(Collected data)
#####

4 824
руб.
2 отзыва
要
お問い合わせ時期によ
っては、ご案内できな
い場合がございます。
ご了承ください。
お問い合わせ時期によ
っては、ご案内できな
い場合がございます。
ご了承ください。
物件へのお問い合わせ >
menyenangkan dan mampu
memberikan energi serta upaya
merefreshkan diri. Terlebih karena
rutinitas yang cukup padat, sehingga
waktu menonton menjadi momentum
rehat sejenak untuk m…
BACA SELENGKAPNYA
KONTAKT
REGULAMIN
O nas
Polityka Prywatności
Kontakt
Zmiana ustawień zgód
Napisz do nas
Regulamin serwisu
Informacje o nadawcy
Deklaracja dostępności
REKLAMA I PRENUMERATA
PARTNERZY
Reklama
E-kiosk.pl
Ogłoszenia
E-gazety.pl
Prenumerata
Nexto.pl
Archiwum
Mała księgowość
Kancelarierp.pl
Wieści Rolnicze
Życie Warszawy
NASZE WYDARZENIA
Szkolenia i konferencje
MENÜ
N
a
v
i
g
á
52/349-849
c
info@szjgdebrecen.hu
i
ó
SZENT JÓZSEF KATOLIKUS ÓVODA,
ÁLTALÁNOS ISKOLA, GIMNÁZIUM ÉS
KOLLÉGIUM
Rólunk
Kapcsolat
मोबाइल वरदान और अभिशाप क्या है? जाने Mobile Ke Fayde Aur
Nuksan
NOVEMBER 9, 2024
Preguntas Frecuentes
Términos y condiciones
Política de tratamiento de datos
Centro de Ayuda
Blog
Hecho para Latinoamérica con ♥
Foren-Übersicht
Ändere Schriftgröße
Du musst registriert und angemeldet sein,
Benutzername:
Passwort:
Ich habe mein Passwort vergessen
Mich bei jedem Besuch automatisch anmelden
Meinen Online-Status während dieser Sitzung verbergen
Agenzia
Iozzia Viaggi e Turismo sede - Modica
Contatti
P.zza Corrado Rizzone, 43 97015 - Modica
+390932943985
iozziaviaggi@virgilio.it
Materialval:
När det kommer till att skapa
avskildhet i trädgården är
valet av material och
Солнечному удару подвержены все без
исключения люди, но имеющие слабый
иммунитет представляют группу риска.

#####

Exercise directions — Copy every entry exactly as it is given.

Response to the task —
4 824
руб.
2 отзыва
要
お問い合わせ時期によ
っては、ご案内できな
い場合がございます。
ご了承ください。
お問い合わせ時期によ
っては、ご案内できな
い場合がございます。
ご了承ください。
物件へのお問い合わせ >
menyenangkan dan mampu
memberikan energi serta upaya
merefreshkan diri. Terlebih karena
rutinitas yang cukup padat, sehingga
waktu menonton menjadi momentum
rehat sejenak untuk m…
BACA SELENGKAPNYA
KONTAKT
REGULAMIN
O nas
Polityka Prywatności
Kontakt
Zmiana ustawień zgód
Napisz do nas
Regulamin serwisu
Informacje o nadawcy
Deklaracja dostępności
REKLAMA I PRENUMERATA
PARTNERZY
Reklama
E-kiosk.pl
Ogłoszenia
E-gazety.pl
Prenumerata
Nexto.pl
Archiwum
Mała księgowość
Kancelarierp.pl
Wieści Rolnicze
Życie Warszawy
NASZE WYDARZENIA
Szkolenia i konferencje
MENÜ
N
a
v
i
g
á
52/349-849
c
info@szjgdebrecen.hu
i
ó
SZENT JÓZSEF KATOLIKUS ÓVODA,
ÁLTALÁNOS ISKOLA, GIMNÁZIUM ÉS
KOLLÉGIUM
Rólunk
Kapcsolat
मोबाइल वरदान और अभिशाप क्या है? जाने Mobile Ke Fayde Aur
Nuksan
NOVEMBER 9, 2024
Preguntas Frecuentes
Términos y condiciones
Política de tratamiento de datos
Centro de Ayuda
Blog
Hecho para Latinoamérica con ♥
Foren-Übersicht
Ändere Schriftgröße
Du musst registriert und angemeldet sein,
Benutzername:
Passwort:
Ich habe mein Passwort vergessen
Mich bei jedem Besuch automatisch anmelden
Meinen Online-Status während dieser Sitzung verbergen
Agenzia
Iozzia Viaggi e Turismo sede - Modica
Contatti
P.zza Corrado Rizzone, 43 97015 - Modica
+390932943985
iozziaviaggi@virgilio.it
Materialval:
När det kommer till att skapa
avskildhet i trädgården är
valet av material och
Солнечному удару подвержены все без
исключения люди, но имеющие слабый
иммунитет представляют группу риска.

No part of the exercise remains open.